EXERCISE INSTRUCTIONS:
Return the listing below exactly as it stands. Pictures stay out.

DATA PROVIDED:
########################################
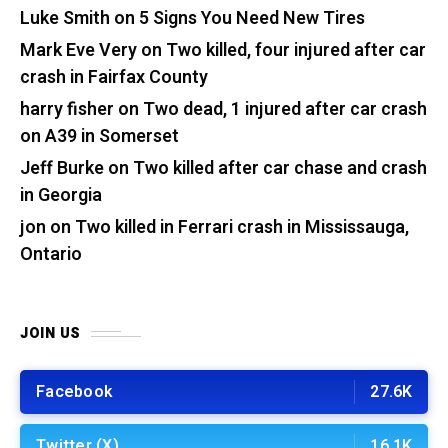
Luke Smith
on
5 Signs You Need New Tires
Mark Eve Very
on
Two killed, four injured after car
crash in Fairfax County
harry fisher
on
Two dead, 1 injured after car crash
on A39 in Somerset
Jeff Burke
on
Two killed after car chase and crash
in Georgia
jon
on
Two killed in Ferrari crash in Mississauga,
Ontario
JOIN US
Facebook
27.6K
Twitter (X)
16.1K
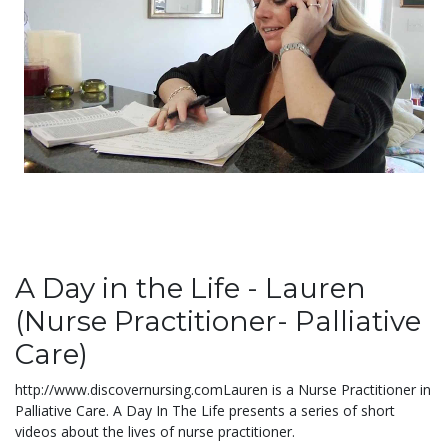
A Day in the Life - Lauren
(Nurse Practitioner- Palliative
Care)
http://www.discovernursing.comLauren is a Nurse Practitioner in
Palliative Care. A Day In The Life presents a series of short
videos about the lives of nurse practitioner.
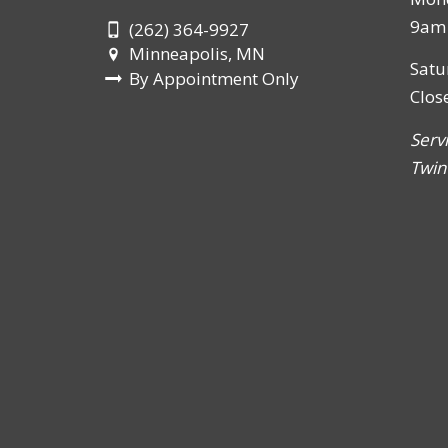
9am 
(262) 364-9927
Minneapolis, MN
Satu
By Appointment Only
Clos
Serv
Twin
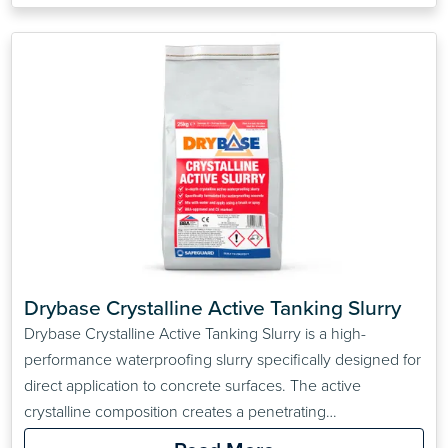
Drybase Crystalline Active Tanking Slurry
Drybase Crystalline Active Tanking Slurry is a high-
performance waterproofing slurry specifically designed for
direct application to concrete surfaces. The active
crystalline composition creates a penetrating
waterproofing solution for concrete walls, floors and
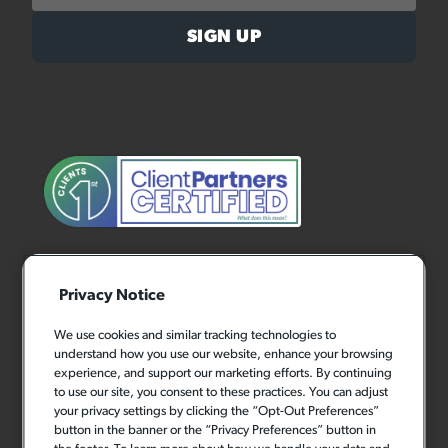
Privacy Notice
We use cookies and similar tracking technologies to
understand how you use our website, enhance your browsing
experience, and support our marketing efforts. By continuing
to use our site, you consent to these practices. You can adjust
your privacy settings by clicking the “Opt-Out Preferences”
button in the banner or the “Privacy Preferences” button in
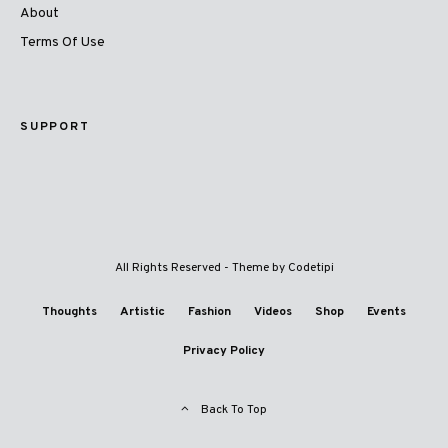
About
Terms Of Use
SUPPORT
All Rights Reserved - Theme by
Codetipi
Thoughts
Artistic
Fashion
Videos
Shop
Events
Privacy Policy
Back To Top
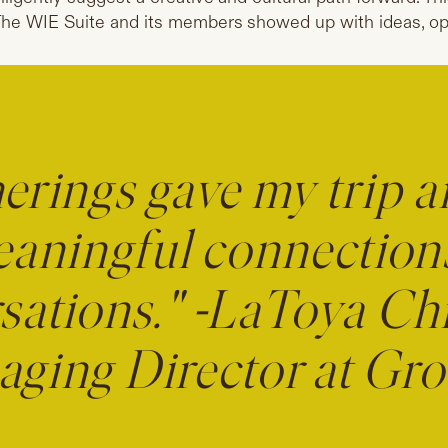
he WIE Suite and its members showed up with ideas, op
erings gave my trip a
eaningful connection
sations." -LaToya Chr
ging Director at G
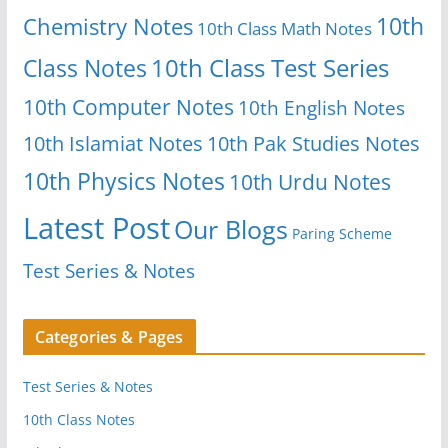
10th
Chemistry Notes
10th Class Math Notes
Class Notes
10th Class Test Series
10th Computer Notes
10th English Notes
10th Islamiat Notes
10th Pak Studies Notes
10th Physics Notes
10th Urdu Notes
Latest Post
Our Blogs
Paring Scheme
Test Series & Notes
Categories & Pages
Test Series & Notes
10th Class Notes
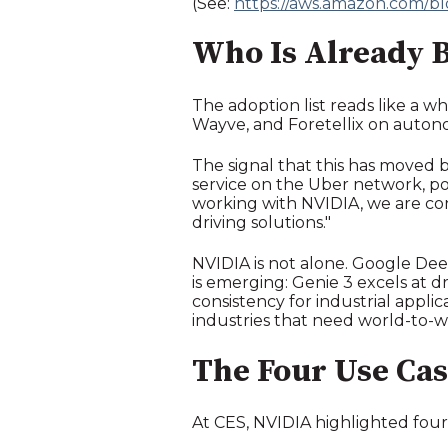
(See:
https://aws.amazon.com/b
Who Is Already B
The adoption list reads like a w
Wayve, and Foretellix on autono
The signal that this has moved 
service on the Uber network, p
working with NVIDIA, we are co
driving solutions."
NVIDIA is not alone. Google Dee
is emerging: Genie 3 excels at d
consistency for industrial applic
industries that need world-to-wo
The Four Use Cas
At CES, NVIDIA highlighted four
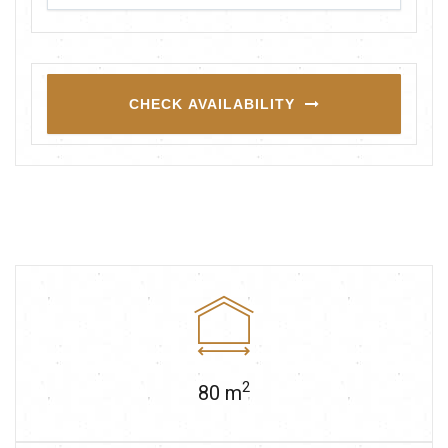
CHECK AVAILABILITY
2
80
m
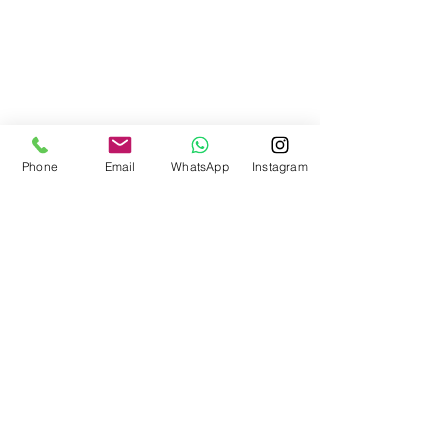
Phone
Email
WhatsApp
Instagram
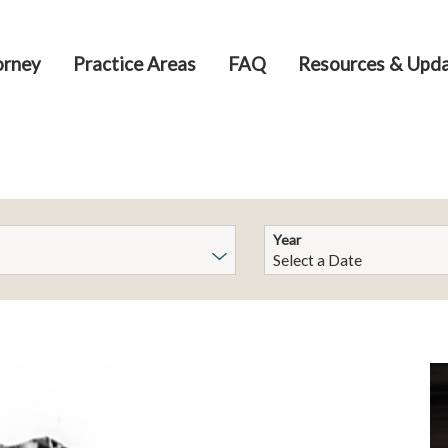
orney
Practice Areas
FAQ
Resources & Upd
Year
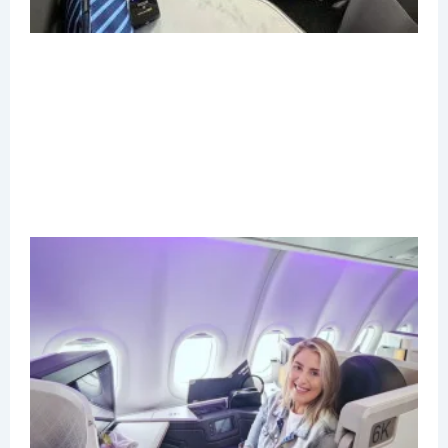
B
C
R
M
A
N
2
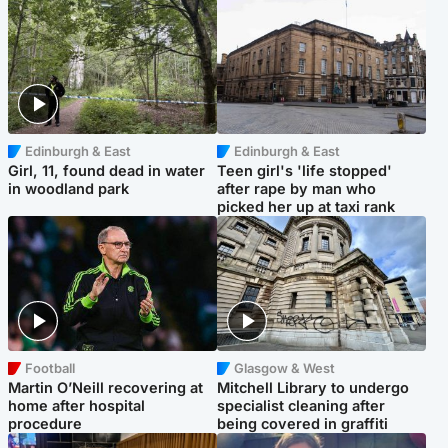
Edinburgh & East
Edinburgh & East
Girl, 11, found dead in water
Teen girl's 'life stopped'
in woodland park
after rape by man who
picked her up at taxi rank
Football
Glasgow & West
Martin O’Neill recovering at
Mitchell Library to undergo
home after hospital
specialist cleaning after
procedure
being covered in graffiti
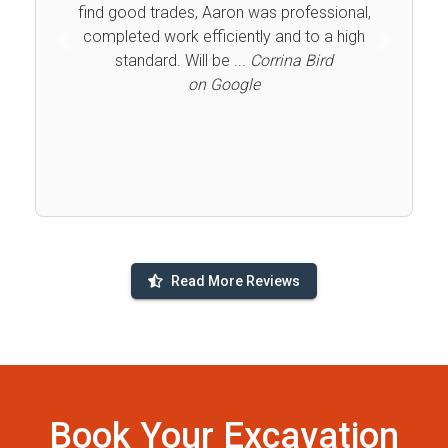
find good trades, Aaron was professional,
completed work efficiently and to a high
Previous
Next
standard. Will be ...
Corrina Bird
on Google
Read More Reviews
Book Your Excavation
########################################
ANSWER TO THIS EXERCISE:
Luke Smith
on
5 Signs You Need New Tires
Mark Eve Very
on
Two killed, four injured after car
crash in Fairfax County
harry fisher
on
Two dead, 1 injured after car crash
on A39 in Somerset
Jeff Burke
on
Two killed after car chase and crash
in Georgia
jon
on
Two killed in Ferrari crash in Mississauga,
Ontario
JOIN US
Facebook
27.6K
Twitter (X)
16.1K
A Day in the Life - Lauren
(Nurse Practitioner- Palliative
Care)
http://www.discovernursing.comLauren is a Nurse Practitioner in
Palliative Care. A Day In The Life presents a series of short
videos about the lives of nurse practitioner.
9am 
(262) 364-9927
Minneapolis, MN
Satu
By Appointment Only
Clos
Serv
Twin
Drybase Crystalline Active Tanking Slurry
Drybase Crystalline Active Tanking Slurry is a high-
performance waterproofing slurry specifically designed for
direct application to concrete surfaces. The active
crystalline composition creates a penetrating
waterproofing solution for concrete walls, floors and
Privacy Notice
We use cookies and similar tracking technologies to
understand how you use our website, enhance your browsing
experience, and support our marketing efforts. By continuing
to use our site, you consent to these practices. You can adjust
your privacy settings by clicking the “Opt-Out Preferences”
button in the banner or the “Privacy Preferences” button in
About
Terms Of Use
SUPPORT
All Rights Reserved - Theme by
Codetipi
Thoughts
Artistic
Fashion
Videos
Shop
Events
Privacy Policy
Back To Top
he WIE Suite and its members showed up with ideas, op
erings gave my trip a
eaningful connection
sations." -LaToya Chr
ging Director at G
10th
Chemistry Notes
10th Class Math Notes
Class Notes
10th Class Test Series
10th Computer Notes
10th English Notes
10th Islamiat Notes
10th Pak Studies Notes
10th Physics Notes
10th Urdu Notes
Latest Post
Our Blogs
Paring Scheme
Test Series & Notes
Categories & Pages
Test Series & Notes
10th Class Notes
(See:
https://aws.amazon.com/b
Who Is Already B
The adoption list reads like a w
Wayve, and Foretellix on autono
The signal that this has moved 
service on the Uber network, p
working with NVIDIA, we are co
driving solutions."
NVIDIA is not alone. Google Dee
is emerging: Genie 3 excels at d
consistency for industrial applic
industries that need world-to-wo
The Four Use Cas
At CES, NVIDIA highlighted four
CHECK AVAILABILITY
2
80
m
Phone
Email
WhatsApp
Instagram
orney
Practice Areas
FAQ
Resources & Upd
Year
B
C
R
M
A
N
2
Edinburgh & East
Edinburgh & East
Girl, 11, found dead in water
Teen girl's 'life stopped'
in woodland park
after rape by man who
picked her up at taxi rank
Football
Glasgow & West
Martin O’Neill recovering at
Mitchell Library to undergo
home after hospital
specialist cleaning after
procedure
being covered in graffiti
find good trades, Aaron was professional,
completed work efficiently and to a high
Previous
Next
standard. Will be ...
Corrina Bird
on Google
Read More Reviews
Book Your Excavation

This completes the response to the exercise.